La règle est simple : soit le véhicule peut se déplacer par la seule force d’un moteur, et dans ce cas l’assurance spécifique est obligatoire ; soit il ne peut se déplacer sans l’impulsion permanente d’un muscle humain, et dans ce cas l’assurance n’est pas obligatoire.

Concrètement : le vélo classique, sans assistance électrique se déplace uniquement grâce à l’effort du cycliste, il n’est donc pas soumis à l’obligation d’assurance ; idem pour le vélo à assistance électrique (VAE) qui fonctionne uniquement en complément du pédalage et s’interrompt au-delà de 25 km/h. L’engin ne pouvant pas avancer sans intervention humaine, il n’est donc pas soumis à l’obligation d’assurance.

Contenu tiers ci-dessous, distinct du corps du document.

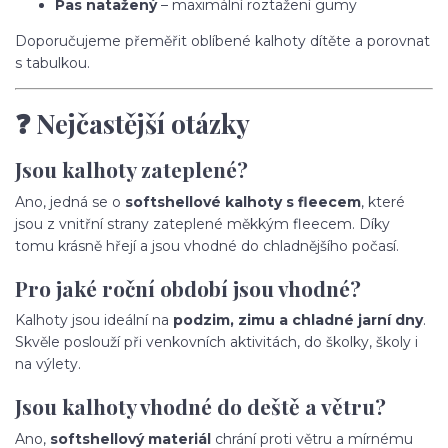
Pas natažený
– maximální roztažení gumy
Doporučujeme přeměřit oblíbené kalhoty dítěte a porovnat
s tabulkou.
❓ Nejčastější otázky
Jsou kalhoty zateplené?
Ano, jedná se o
softshellové kalhoty s fleecem
, které
jsou z vnitřní strany zateplené měkkým fleecem. Díky
tomu krásně hřejí a jsou vhodné do chladnějšího počasí.
Pro jaké roční období jsou vhodné?
Kalhoty jsou ideální na
podzim, zimu a chladné jarní dny
.
Skvěle poslouží při venkovních aktivitách, do školky, školy i
na výlety.
Jsou kalhoty vhodné do deště a větru?
Ano,
softshellový materiál
chrání proti větru a mírnému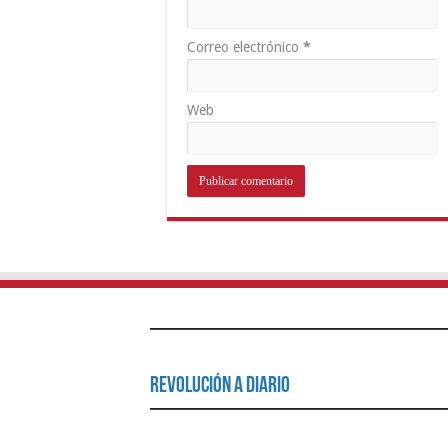
Correo electrónico
*
Web
Revolución a Diario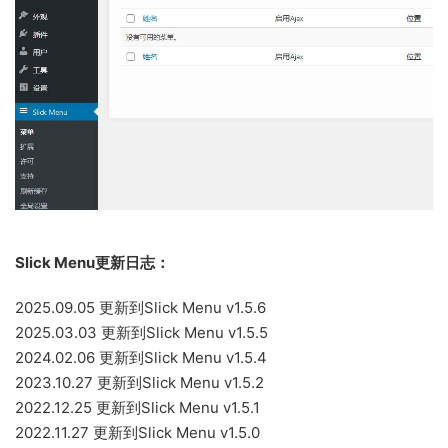
Slick Menu更新日志：
2025.09.05 更新到Slick Menu v1.5.6
2025.03.03 更新到Slick Menu v1.5.5
2024.02.06 更新到Slick Menu v1.5.4
2023.10.27 更新到Slick Menu v1.5.2
2022.12.25 更新到Slick Menu v1.5.1
2022.11.27 更新到Slick Menu v1.5.0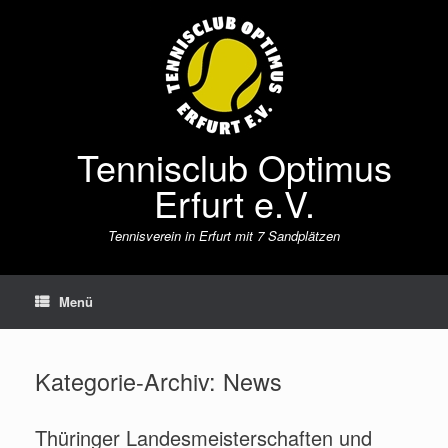
Zum
Inhalt
springen
Tennisclub Optimus
Erfurt e.V.
Tennisverein in Erfurt mit 7 Sandplätzen
Menü
Kategorie-Archiv:
News
Thüringer Landesmeisterschaften und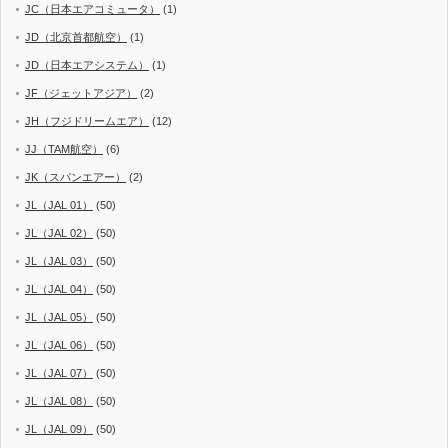
JC（日本エアコミュータ）
(1)
JD（北京首都航空）
(1)
JD（日本エアシステム）
(1)
JF（ジェットアジア）
(2)
JH（フジドリームエア）
(12)
JJ（TAM航空）
(6)
JK（スパンエアー）
(2)
JL（JAL 01）
(50)
JL（JAL 02）
(50)
JL（JAL 03）
(50)
JL（JAL 04）
(50)
JL（JAL 05）
(50)
JL（JAL 06）
(50)
JL（JAL 07）
(50)
JL（JAL 08）
(50)
JL（JAL 09）
(50)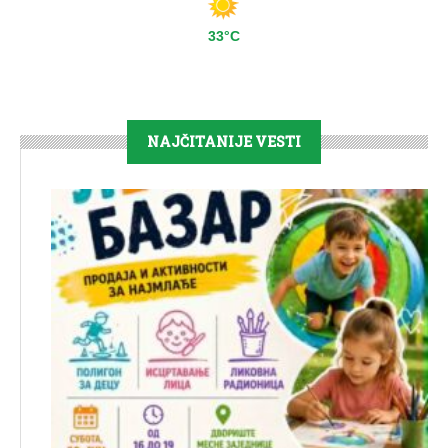
33°C
NAJČITANIJE VESTI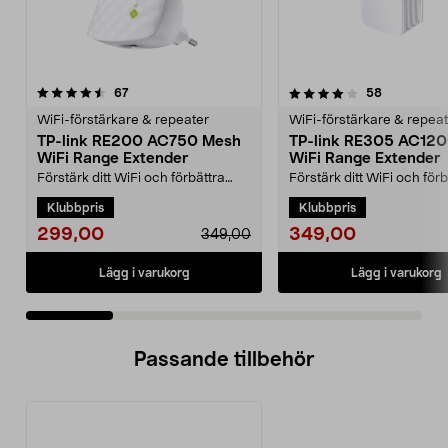
4.0 av 5 stjärnor
recensioner
3.0 av 5 stjärnor
recensione
67
58
WiFi-förstärkare & repeater
WiFi-förstärkare & repea
TP-link RE200 AC750 Mesh
TP-link RE305 AC12
WiFi Range Extender
WiFi Range Extender
Förstärk ditt WiFi och förbättra
Förstärk ditt WiFi och förb
täckningen för dina bärbara
täckningen för dina bärb
Klubbpris
Klubbpris
datorer, surfplatto...
datorer, surfplatto...
299,00
349,00
349,00
Lägg i varukorg
Lägg i varukorg
Passande tillbehör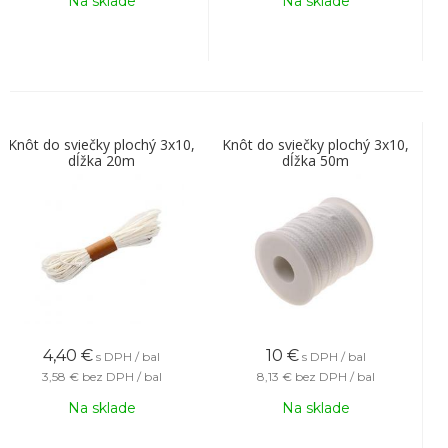
Na sklade
Na sklade
Knôt do sviečky plochý 3x10,
Knôt do sviečky plochý 3x10,
dĺžka 20m
dĺžka 50m
4,40
€
10
€
s DPH / bal
s DPH / bal
3,58 €
bez DPH / bal
8,13 €
bez DPH / bal
Na sklade
Na sklade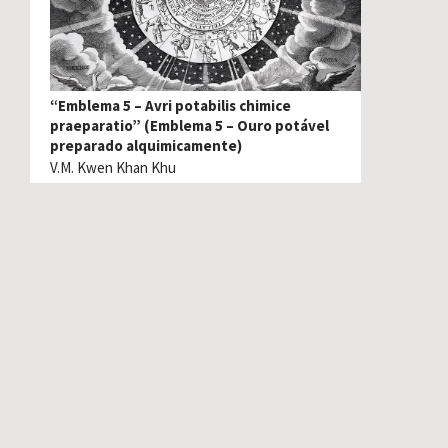
“Emblema 5 – Avri potabilis chimice
praeparatio” (Emblema 5 – Ouro potável
preparado alquimicamente)
V.M. Kwen Khan Khu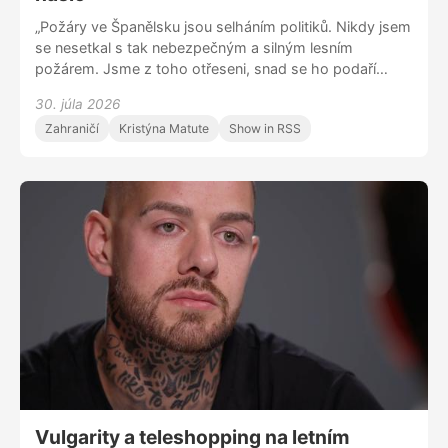
„Požáry ve Španělsku jsou selháním politiků. Nikdy jsem
se nesetkal s tak nebezpečným a silným lesním
požárem. Jsme z toho otřeseni, snad se ho podaří
uhasit. Samozřejmě že máme strach, jsme obyčejní lidé,
30. júla 2026
kteří vykonávají velmi náročnou profesi,“ říká v
Zahraničí
Kristýna Matute
Show in RSS
exkluzivním rozhovoru přímo ze Španělska zasahující
hasič Israel Naveso. „Lidé, kteří zažívají nejhorší
okamžik svého života, protože přišli o všechno, co
měli, si navzájem pomáhají. Snaží se zabránit tomu, aby
shořely domy jejich sousedů. Je to ukázka odvahy,“
dodává.
Vulgarity a teleshopping na letním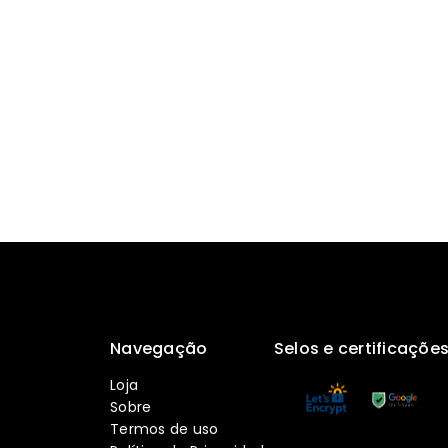
Navegação
Selos e certificaçõe
Loja
Sobre
Termos de uso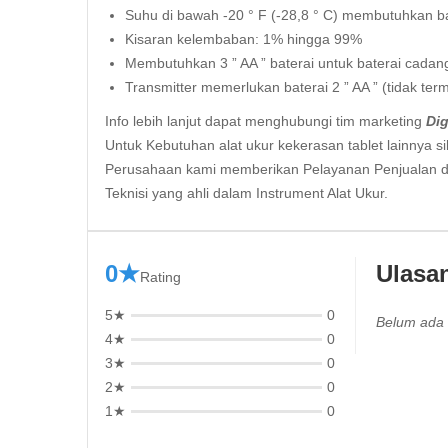
Suhu di bawah -20 ° F (-28,8 ° C) membutuhkan ba
Kisaran kelembaban: 1% hingga 99%
Membutuhkan 3 ” AA ” baterai untuk baterai cadan
Transmitter memerlukan baterai 2 ” AA ” (tidak ter
Info lebih lanjut dapat menghubungi tim marketing
Dig
Untuk Kebutuhan alat ukur kekerasan tablet lainnya si
Perusahaan kami memberikan Pelayanan Penjualan d
Teknisi yang ahli dalam Instrument Alat Ukur.
0★
Ulasa
Rating
5★
0
Belum ada 
4★
0
3★
0
2★
0
1★
0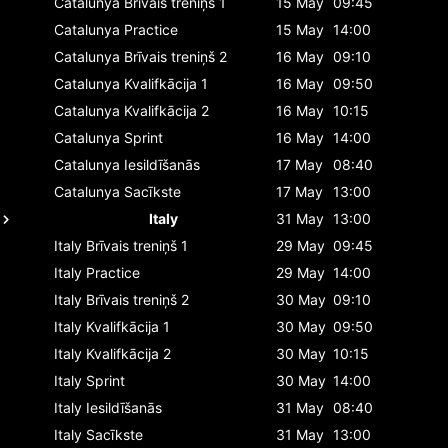
Catalunya
Brīvais treniņš 1
15 May
09:45
Catalunya
Practice
15 May
14:00
Catalunya
Brīvais treniņš 2
16 May
09:10
Catalunya
Kvalifkācija 1
16 May
09:50
Catalunya
Kvalifkācija 2
16 May
10:15
Catalunya
Sprint
16 May
14:00
Catalunya
Iesildīšanās
17 May
08:40
Catalunya
Sacīkste
17 May
13:00
Italy
31 May
13:00
Italy
Brīvais treniņš 1
29 May
09:45
Italy
Practice
29 May
14:00
Italy
Brīvais treniņš 2
30 May
09:10
Italy
Kvalifkācija 1
30 May
09:50
Italy
Kvalifkācija 2
30 May
10:15
Italy
Sprint
30 May
14:00
Italy
Iesildīšanās
31 May
08:40
Italy
Sacīkste
31 May
13:00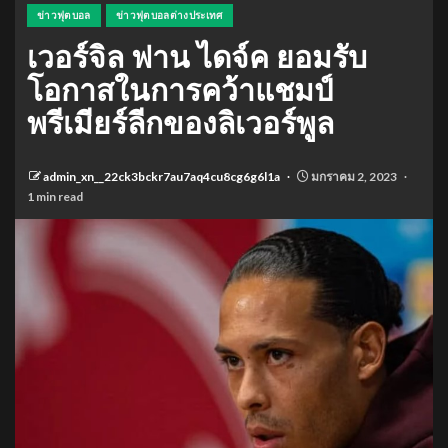
ข่าวฟุตบอล
ข่าวฟุตบอลต่างประเทศ
เวอร์จิล ฟาน ไดจ์ค ยอมรับ
โอกาสในการคว้าแชมป์
พรีเมียร์ลีกของลิเวอร์พูล
admin_xn__22ck3bckr7au7aq4cu8cg6g6l1a
มกราคม 2, 2023
1 min read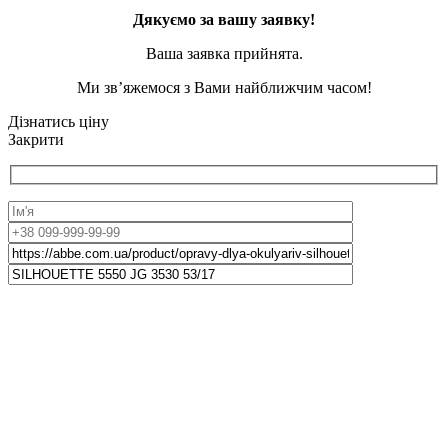
Дякуємо за вашу заявку!
Ваша заявка прийнята.
Ми зв’яжемося з Вами найближчим часом!
Дізнатись ціну
Закрити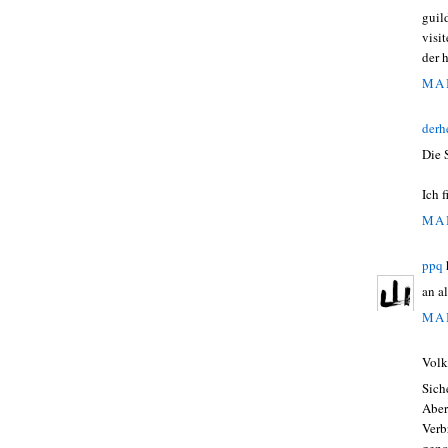
guil
visit
der 
MAI
derh
Die 
Ich 
MAI
ppq
an a
MAI
Volk
Sich
Aber
Verb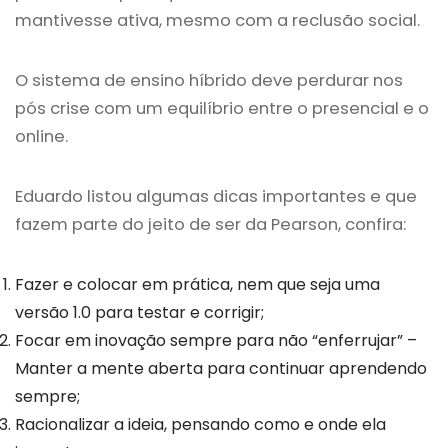
mantivesse ativa, mesmo com a reclusão social.
O sistema de ensino híbrido deve perdurar nos
pós crise com um equilíbrio entre o presencial e o
online.
Eduardo listou algumas dicas importantes e que
fazem parte do jeito de ser da Pearson, confira:
Fazer e colocar em prática, nem que seja uma
versão 1.0 para testar e corrigir;
Focar em inovação sempre para não “enferrujar” –
Manter a mente aberta para continuar aprendendo
sempre;
Racionalizar a ideia, pensando como e onde ela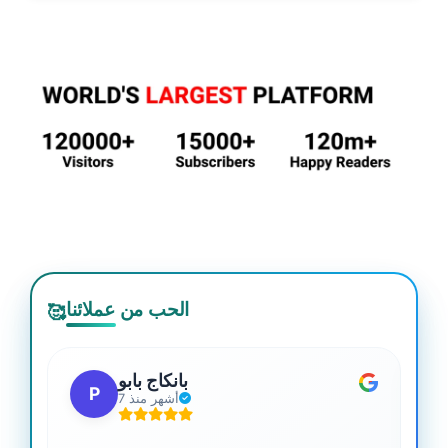
الحب من عملائنا
🥰
بانكاج بابو
P
7 أشهر منذ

Inversement, pour les fat bikes électriques (ou speed bikes) roulant à plus de 25km/h, l’assurance est obligatoire. De même pour les EDPm pouvant se déplacer uniquement grâce à leur moteur, sans action humaine. L’assurance spécifique est donc obligatoire, que l’engin soit personnel ou utilisé dans le cadre d’un service de location.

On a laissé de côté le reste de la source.